Mexico Muslims recreate the Islamic world during Ramadan

Manuel Soberanes Cobo | EFE
Photo Credit: Unsplash/Francisco Rojas

Mexico City – As people approach a three-story building on Mexico City’s west side, words are heard that come from other latitudes: men and women in the typical dress of Islamic countries speak in foreign tongues, people greet each other with the words “Salaam-alaikum” (Peace be unto you, in Arabic).

Anyone of any religion is welcome at the Muslim Community Educational Center, where they may take part in the different Islamic activities.

Inside the building, the impression of being whisked away to the Middle East is complete when the muezzin calls the faithful to prayer with the phrase “Allahu-akbar” (God is great), after which the imam gives his sermon, first in Arabic and then in Spanish

In Mexico, a small but active Muslim community has carved out a niche where their unity may be protected in a country where its members are a minority, a microcosm of the Islamic world that reflects the diversity of its members origins.

While the Statistics Institute has just 3,760 Muslims on record in the country based on the 2010 census, the community’s own estimates indicate there are some 12,000, according to Sheik Said Louahabi, head of the Educational Center in the capital’s Polanco district.

“When I got here in 1994 there were 88 of us, including the diplomats.
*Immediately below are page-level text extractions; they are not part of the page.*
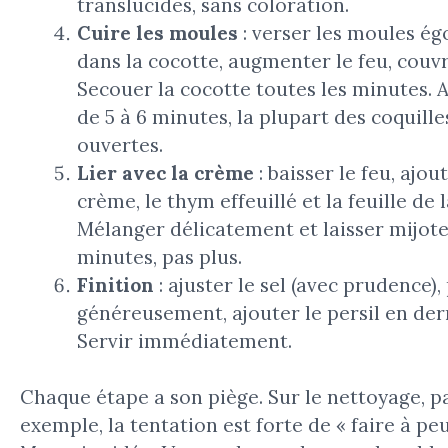
translucides, sans coloration.
Cuire les moules
: verser les moules ég
dans la cocotte, augmenter le feu, couvr
Secouer la cocotte toutes les minutes. 
de 5 à 6 minutes, la plupart des coquille
ouvertes.
Lier avec la crème
: baisser le feu, ajout
crème, le thym effeuillé et la feuille de l
Mélanger délicatement et laisser mijote
minutes, pas plus.
Finition
: ajuster le sel (avec prudence),
généreusement, ajouter le persil en der
Servir immédiatement.
Chaque étape a son piège. Sur le nettoyage, p
exemple, la tentation est forte de « faire à peu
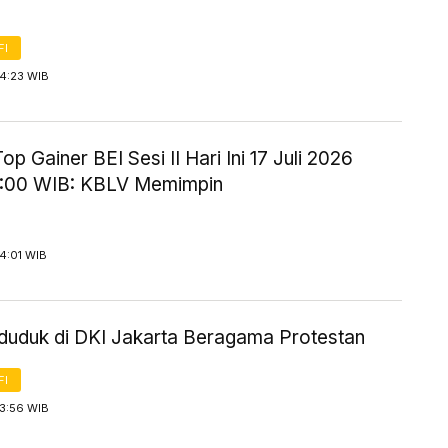
FI
14:23 WIB
p Gainer BEI Sesi II Hari Ini 17 Juli 2026
4:00 WIB: KBLV Memimpin
14:01 WIB
uduk di DKI Jakarta Beragama Protestan
FI
13:56 WIB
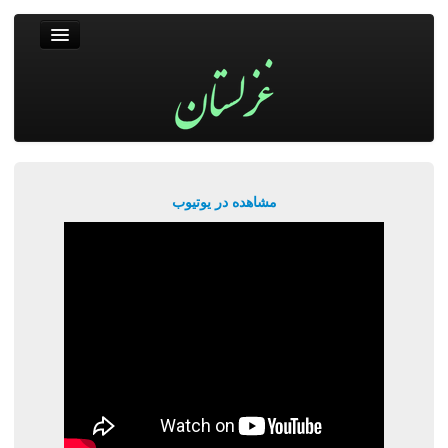
غزلستان
فال حافظ
جستجو
پربیننده‌ترین‌ها
مشاهده در یوتیوب
ورود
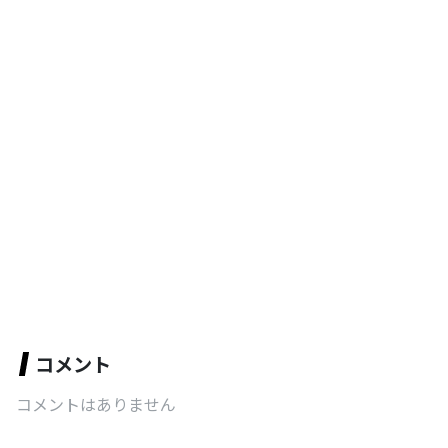
コメント
コメントはありません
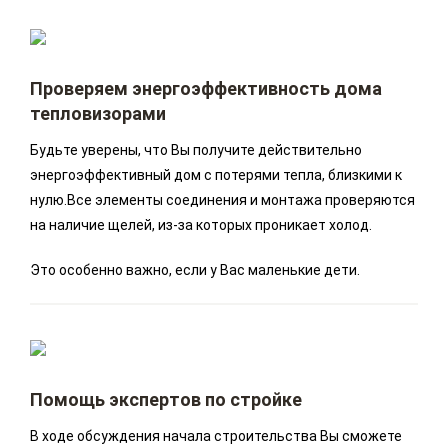
Проверяем энергоэффективность дома
тепловизорами
Будьте уверены, что Вы получите действительно
энергоэффективный дом с потерями тепла, близкими к
нулю.Все элементы соединения и монтажа проверяются
на наличие щелей, из-за которых проникает холод.
Это особенно важно, если у Вас маленькие дети.
Помощь экспертов по стройке
В ходе обсуждения начала строительства Вы сможете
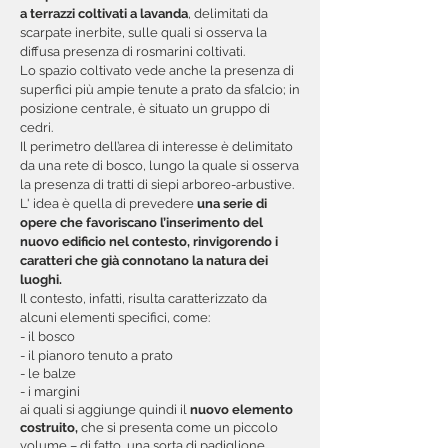
a terrazzi coltivati a lavanda
, delimitati da
scarpate inerbite, sulle quali si osserva la
diffusa presenza di rosmarini coltivati.
Lo spazio coltivato vede anche la presenza di
superfici più ampie tenute a prato da sfalcio; in
posizione centrale, è situato un gruppo di
cedri.
Il perimetro dell’area di interesse è delimitato
da una rete di bosco, lungo la quale si osserva
la presenza di tratti di siepi arboreo-arbustive.
L' idea è quella di prevedere
una serie di
opere che favoriscano l’inserimento del
nuovo edificio nel contesto,
rinvigorendo i
caratteri che già connotano la natura dei
luoghi.
Il contesto, infatti, risulta caratterizzato da
alcuni elementi specifici, come:
- il bosco
- il pianoro tenuto a prato
- le balze
- i margini
ai quali si aggiunge quindi il
nuovo elemento
costruito,
che si presenta come un piccolo
volume – di fatto, una sorta di padiglione.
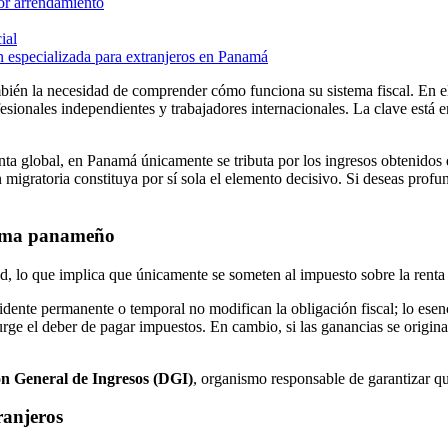
por arrendamiento
ial
ón especializada para extranjeros en Panamá
mbién la necesidad de comprender cómo funciona su sistema fiscal. En 
esionales independientes y trabajadores internacionales. La clave está
ta global, en Panamá únicamente se tributa por los ingresos obtenidos de
n migratoria constituya por sí sola el elemento decisivo. Si deseas prof
istema panameño
idad, lo que implica que únicamente se someten al impuesto sobre la ren
sidente permanente o temporal no modifican la obligación fiscal; lo ese
rge el deber de pagar impuestos. En cambio, si las ganancias se origina
ón General de Ingresos (DGI)
, organismo responsable de garantizar qu
ranjeros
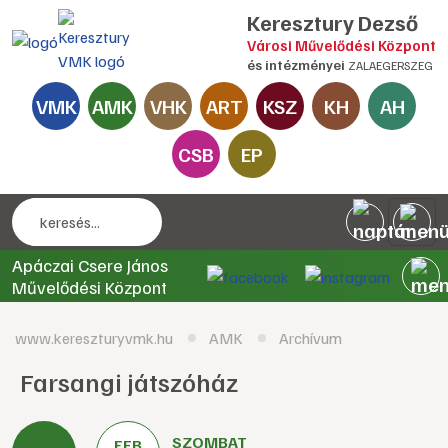
Keresztury Dezső
Városi Művelődési Központ
és intézményei
ZALAEGERSZEG
VMK
AMK
VHK
ART
KSZ
KH
AH
CSB
EP
Apáczai Csere János
Művelődési Központ
www.kereszturyvmk.hu
AMK
Archívum
Farsangi játszóház
SZOMBAT
FEB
The truth is we’ve grown incredibly,” the sheik of Moroccan origin told EFE.

He said that Muslim immigrants have created a world where they can practice their faith almost as if they were in their countries of origin.

This can be observed particularly during Ramadan, the ninth month on the Islamic calendar (and which this year lasts from May 5 to June 4), when Muslims abstain from eating and drinking during the day and break their fast at nightfall.

“The significance of Ramadan for Muslims is above all to comply with this, one of the five pillars of Islam,” the sheik said.

He added that the other four are the profession of faith, daily prayers, charity toward the poor, and the pilgrimage to Mecca.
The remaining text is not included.